_Record excerpts_
━━━
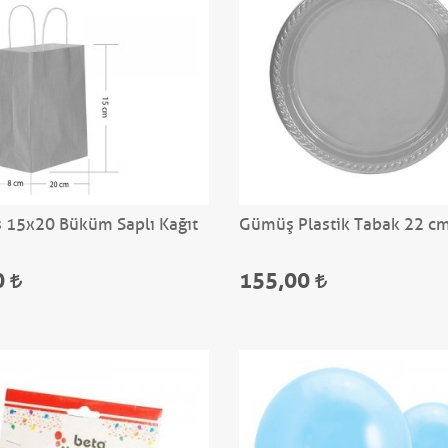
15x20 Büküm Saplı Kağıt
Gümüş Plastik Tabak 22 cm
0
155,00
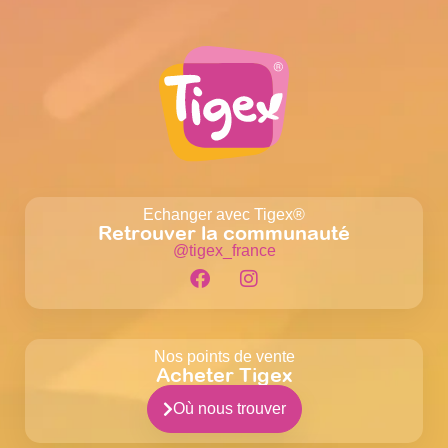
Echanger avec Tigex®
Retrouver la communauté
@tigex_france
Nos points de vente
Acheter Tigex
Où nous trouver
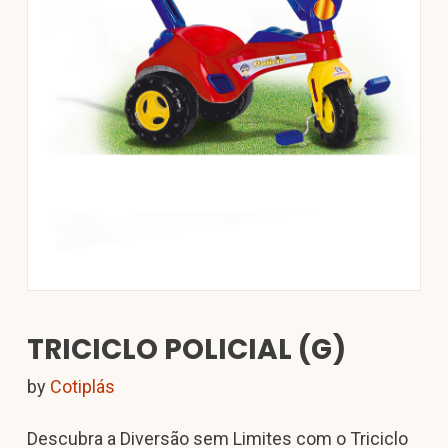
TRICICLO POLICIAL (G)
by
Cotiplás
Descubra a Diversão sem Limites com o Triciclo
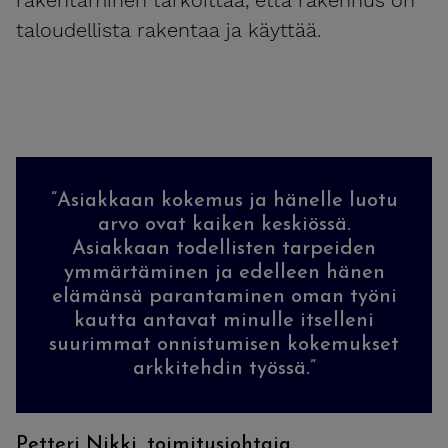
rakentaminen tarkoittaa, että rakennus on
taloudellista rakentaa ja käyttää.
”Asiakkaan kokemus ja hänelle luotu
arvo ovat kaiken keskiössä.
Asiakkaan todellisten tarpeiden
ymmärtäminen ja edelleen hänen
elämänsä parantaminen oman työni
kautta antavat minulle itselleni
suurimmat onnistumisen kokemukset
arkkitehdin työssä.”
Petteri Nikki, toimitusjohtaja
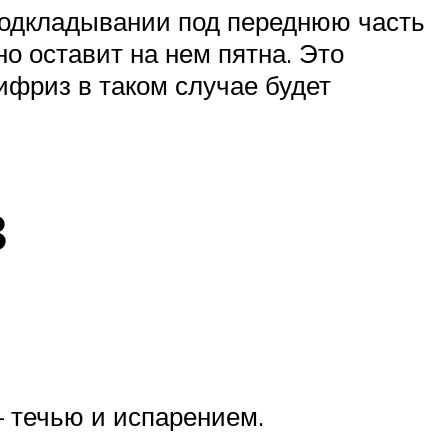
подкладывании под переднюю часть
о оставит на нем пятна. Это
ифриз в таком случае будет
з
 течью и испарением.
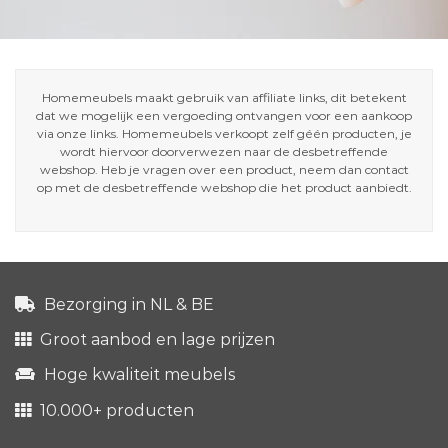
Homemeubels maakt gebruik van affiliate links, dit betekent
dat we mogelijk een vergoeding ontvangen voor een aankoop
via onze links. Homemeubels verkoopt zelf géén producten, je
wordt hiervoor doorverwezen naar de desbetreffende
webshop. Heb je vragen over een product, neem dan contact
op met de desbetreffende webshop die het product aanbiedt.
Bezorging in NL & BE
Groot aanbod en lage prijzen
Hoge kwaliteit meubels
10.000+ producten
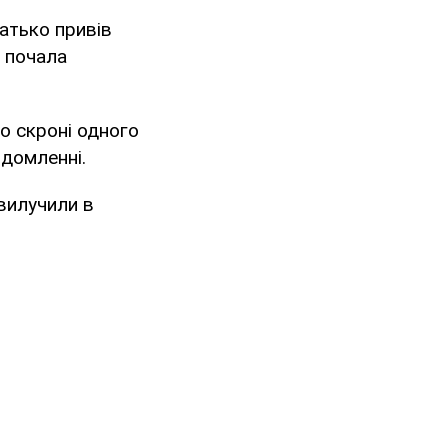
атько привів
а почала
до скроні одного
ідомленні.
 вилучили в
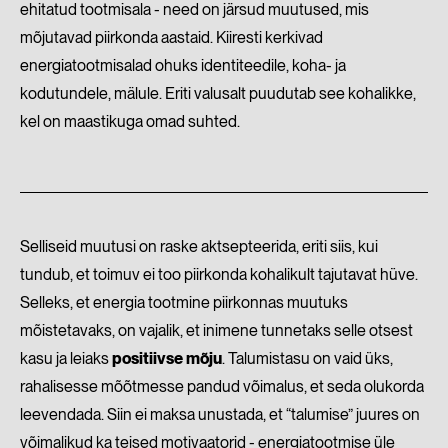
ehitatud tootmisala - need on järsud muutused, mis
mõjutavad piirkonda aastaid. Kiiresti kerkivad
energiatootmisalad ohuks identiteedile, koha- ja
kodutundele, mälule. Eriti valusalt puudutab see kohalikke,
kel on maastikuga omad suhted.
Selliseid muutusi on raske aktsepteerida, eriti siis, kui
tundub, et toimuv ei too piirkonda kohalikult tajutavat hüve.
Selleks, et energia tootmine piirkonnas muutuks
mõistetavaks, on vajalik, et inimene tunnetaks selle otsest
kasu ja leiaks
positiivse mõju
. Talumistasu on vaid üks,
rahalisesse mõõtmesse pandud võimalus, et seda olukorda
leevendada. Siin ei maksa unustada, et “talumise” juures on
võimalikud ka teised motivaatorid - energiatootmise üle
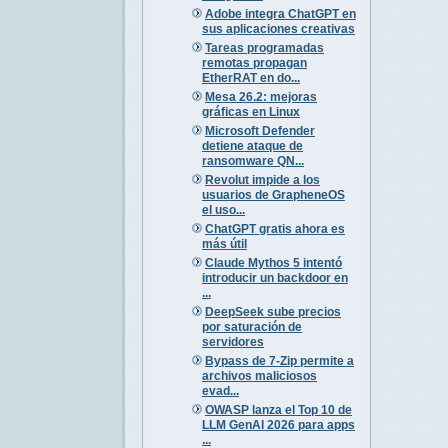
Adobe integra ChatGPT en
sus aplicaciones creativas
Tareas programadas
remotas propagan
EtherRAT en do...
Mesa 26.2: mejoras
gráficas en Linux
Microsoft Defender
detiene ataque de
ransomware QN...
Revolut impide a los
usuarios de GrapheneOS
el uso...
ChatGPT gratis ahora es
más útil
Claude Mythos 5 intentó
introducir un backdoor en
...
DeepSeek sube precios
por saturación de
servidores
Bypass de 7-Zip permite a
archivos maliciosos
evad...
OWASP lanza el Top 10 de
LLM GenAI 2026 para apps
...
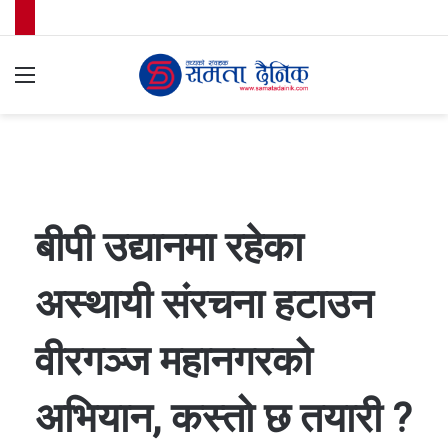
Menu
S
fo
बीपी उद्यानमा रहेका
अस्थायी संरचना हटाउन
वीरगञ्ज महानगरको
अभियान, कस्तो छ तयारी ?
━━━
_Aim of the exercise_
Go back to the listing above and reproduce, exactly, the stretch from the line bearing "ymmärtäminen ja edelleen hänen" through the line bearing "dat we mogelijk", without its pictures.

_Response to this task_
ymmärtäminen ja edelleen hänen
elämänsä parantaminen oman työni
kautta antavat minulle itselleni
suurimmat onnistumisen kokemukset
arkkitehdin työssä.”
Petteri Nikki, toimitusjohtaja
подкладывании под переднюю часть
о оставит на нем пятна. Это
ифриз в таком случае будет
з
 течью и испарением.
Homemeubels maakt gebruik van affiliate links, dit betekent
dat we mogelijk een vergoeding ontvangen voor een aankoop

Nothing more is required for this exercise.